From the line that contains "Fic Be Columnar Op Stam" to the final line below, both included, print each line exactly and skip the pictures.
───── Record set ─────
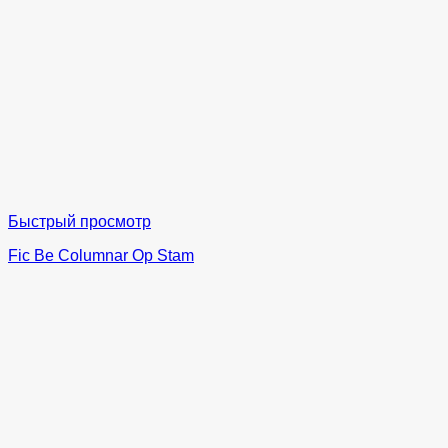
Быстрый просмотр
Fic Be Columnar Op Stam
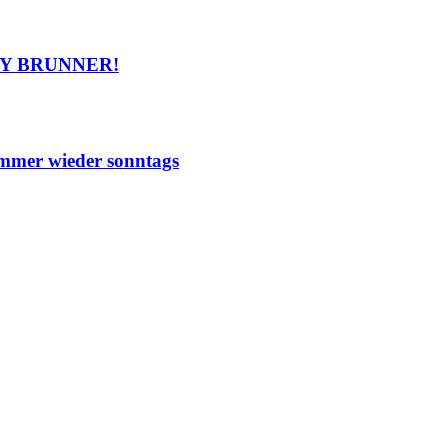
RLY BRUNNER!
mmer wieder sonntags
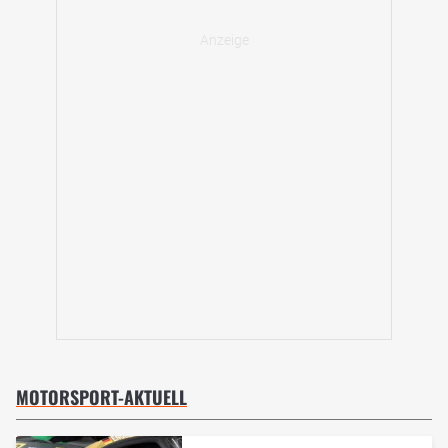
MOTORSPORT-AKTUELL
─────
## Exercise answer
Fic Be Columnar Op Stam
RLY BRUNNER!
mmer wieder sonntags
MOTORSPORT-AKTUELL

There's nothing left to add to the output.